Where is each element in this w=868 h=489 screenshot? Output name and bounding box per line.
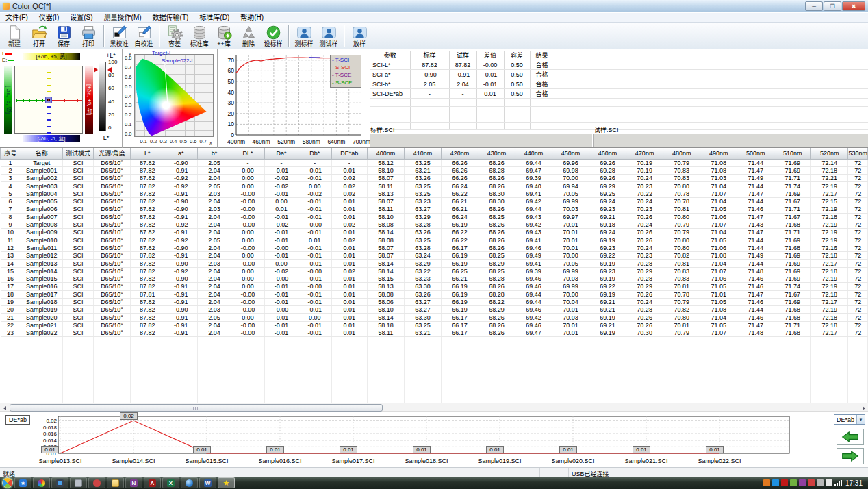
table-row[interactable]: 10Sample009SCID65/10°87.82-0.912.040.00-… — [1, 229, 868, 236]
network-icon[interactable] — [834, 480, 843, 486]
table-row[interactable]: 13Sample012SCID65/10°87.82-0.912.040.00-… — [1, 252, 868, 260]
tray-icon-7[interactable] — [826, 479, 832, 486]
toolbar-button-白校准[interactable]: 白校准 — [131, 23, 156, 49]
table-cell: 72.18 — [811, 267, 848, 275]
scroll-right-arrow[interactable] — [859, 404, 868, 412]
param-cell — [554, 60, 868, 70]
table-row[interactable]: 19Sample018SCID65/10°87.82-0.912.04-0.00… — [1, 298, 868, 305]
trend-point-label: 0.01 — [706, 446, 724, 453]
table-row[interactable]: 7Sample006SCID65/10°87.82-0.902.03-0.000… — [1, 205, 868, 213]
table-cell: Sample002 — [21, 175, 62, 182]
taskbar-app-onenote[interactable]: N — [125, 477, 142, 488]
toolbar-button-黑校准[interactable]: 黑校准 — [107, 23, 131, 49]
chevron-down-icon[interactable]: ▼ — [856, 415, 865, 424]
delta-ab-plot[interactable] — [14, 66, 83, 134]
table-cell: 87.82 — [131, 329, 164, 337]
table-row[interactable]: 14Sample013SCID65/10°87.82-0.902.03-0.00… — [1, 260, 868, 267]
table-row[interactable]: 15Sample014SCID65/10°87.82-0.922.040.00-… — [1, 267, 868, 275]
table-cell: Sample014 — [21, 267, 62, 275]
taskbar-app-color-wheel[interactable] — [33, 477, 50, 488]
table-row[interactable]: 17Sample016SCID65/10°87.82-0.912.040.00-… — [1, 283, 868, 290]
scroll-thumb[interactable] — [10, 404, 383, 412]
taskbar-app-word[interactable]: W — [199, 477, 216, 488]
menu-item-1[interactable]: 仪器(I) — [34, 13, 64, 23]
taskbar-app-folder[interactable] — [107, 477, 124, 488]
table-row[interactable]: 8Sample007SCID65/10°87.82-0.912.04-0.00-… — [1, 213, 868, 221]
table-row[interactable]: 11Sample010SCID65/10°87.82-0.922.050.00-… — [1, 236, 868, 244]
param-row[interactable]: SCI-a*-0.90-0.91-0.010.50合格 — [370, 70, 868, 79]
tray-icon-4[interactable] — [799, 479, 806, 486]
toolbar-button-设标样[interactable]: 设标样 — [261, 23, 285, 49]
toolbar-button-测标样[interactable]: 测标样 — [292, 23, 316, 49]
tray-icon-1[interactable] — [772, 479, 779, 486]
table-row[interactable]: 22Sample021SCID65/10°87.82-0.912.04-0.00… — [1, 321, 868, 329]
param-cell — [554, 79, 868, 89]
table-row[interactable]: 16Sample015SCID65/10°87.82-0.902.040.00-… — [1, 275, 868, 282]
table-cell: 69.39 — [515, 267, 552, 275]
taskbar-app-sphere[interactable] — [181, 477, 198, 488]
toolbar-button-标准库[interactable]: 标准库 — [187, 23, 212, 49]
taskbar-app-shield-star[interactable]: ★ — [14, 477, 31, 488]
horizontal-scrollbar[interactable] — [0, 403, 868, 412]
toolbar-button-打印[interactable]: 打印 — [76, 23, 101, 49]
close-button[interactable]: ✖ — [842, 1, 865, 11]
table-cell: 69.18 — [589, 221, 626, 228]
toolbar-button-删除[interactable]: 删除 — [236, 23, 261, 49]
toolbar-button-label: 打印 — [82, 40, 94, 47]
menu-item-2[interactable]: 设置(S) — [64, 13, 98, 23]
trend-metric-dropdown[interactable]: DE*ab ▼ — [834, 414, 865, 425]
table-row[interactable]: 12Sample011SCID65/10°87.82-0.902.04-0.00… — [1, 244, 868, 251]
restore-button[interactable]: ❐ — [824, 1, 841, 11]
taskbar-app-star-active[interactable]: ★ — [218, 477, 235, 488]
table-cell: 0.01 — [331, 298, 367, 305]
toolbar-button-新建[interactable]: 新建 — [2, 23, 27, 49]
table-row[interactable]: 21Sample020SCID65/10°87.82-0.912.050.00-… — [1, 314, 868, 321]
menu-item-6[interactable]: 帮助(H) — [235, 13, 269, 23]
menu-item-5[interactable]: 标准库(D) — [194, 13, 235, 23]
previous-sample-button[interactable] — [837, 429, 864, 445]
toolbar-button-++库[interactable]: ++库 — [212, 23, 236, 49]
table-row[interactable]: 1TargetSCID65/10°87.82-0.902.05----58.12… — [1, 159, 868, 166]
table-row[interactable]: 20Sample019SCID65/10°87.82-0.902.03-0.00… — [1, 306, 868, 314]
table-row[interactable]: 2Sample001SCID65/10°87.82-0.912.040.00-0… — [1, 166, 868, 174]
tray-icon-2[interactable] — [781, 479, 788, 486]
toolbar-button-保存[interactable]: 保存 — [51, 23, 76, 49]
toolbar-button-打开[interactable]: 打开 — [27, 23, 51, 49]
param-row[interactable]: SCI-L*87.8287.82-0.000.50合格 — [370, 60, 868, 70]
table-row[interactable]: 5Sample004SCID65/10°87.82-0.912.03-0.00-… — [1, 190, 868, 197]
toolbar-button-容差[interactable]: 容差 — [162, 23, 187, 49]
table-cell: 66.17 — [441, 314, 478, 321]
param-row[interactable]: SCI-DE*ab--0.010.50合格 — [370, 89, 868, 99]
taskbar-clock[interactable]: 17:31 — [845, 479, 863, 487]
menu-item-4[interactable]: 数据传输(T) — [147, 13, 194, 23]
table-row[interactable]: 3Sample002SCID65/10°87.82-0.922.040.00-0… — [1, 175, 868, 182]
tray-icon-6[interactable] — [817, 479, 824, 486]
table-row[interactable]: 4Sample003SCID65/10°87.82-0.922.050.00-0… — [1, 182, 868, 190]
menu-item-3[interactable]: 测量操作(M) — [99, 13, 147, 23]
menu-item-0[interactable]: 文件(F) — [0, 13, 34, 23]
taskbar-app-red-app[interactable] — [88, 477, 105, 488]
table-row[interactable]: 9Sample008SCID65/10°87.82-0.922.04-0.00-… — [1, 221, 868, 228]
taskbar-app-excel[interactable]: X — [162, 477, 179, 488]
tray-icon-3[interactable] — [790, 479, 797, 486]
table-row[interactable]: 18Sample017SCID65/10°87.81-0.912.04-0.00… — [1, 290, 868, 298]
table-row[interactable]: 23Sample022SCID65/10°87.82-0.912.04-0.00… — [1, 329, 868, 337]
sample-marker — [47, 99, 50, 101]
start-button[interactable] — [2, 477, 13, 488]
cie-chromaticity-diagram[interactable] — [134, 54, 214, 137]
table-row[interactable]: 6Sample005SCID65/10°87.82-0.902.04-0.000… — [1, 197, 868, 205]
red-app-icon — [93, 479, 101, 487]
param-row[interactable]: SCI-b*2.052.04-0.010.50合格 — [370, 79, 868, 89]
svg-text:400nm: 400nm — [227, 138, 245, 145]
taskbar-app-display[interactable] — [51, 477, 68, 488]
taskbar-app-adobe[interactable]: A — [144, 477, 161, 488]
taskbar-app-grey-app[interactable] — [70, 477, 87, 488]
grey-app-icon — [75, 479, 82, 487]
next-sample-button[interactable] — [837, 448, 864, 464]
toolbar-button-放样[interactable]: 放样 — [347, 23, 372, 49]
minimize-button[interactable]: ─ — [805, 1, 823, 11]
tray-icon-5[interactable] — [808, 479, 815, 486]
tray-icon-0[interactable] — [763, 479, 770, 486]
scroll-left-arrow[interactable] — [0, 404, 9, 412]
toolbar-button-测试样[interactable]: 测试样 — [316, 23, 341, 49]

- PROBLEM -
Looking through the records, copy out every line in which the word "grey" is found.

- YOUR SOLUTION -
taskbar-app-grey-app[interactable] — [70, 477, 87, 488]
grey-app-icon — [75, 479, 82, 487]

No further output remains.